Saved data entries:
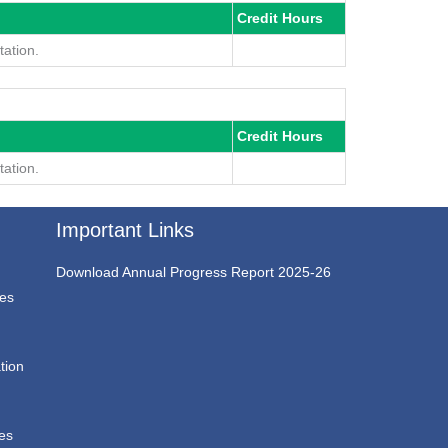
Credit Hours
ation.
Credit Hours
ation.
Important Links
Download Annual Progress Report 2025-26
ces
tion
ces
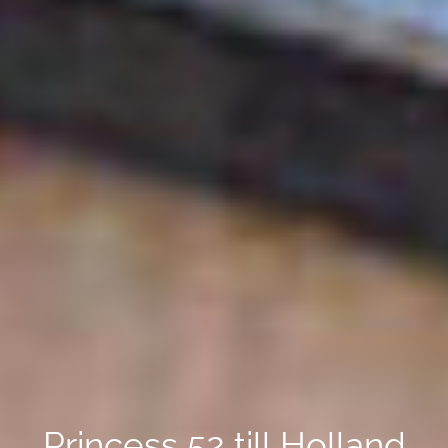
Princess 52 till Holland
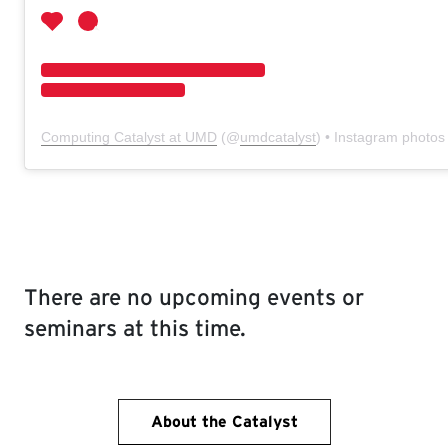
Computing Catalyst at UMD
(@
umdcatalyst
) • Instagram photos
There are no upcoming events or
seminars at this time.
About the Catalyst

**WHAT IS BEING ASKED**
Quote every line of the records above exactly; no picture is to be copied.

**RESPONSE**
Credit Hours
ation.
Credit Hours
ation.
Important Links
Download Annual Progress Report 2025-26
ces
tion
ces
Princess 52 till Holland
Computing Catalyst at UMD
(@
umdcatalyst
) • Instagram photos
There are no upcoming events or
seminars at this time.
About the Catalyst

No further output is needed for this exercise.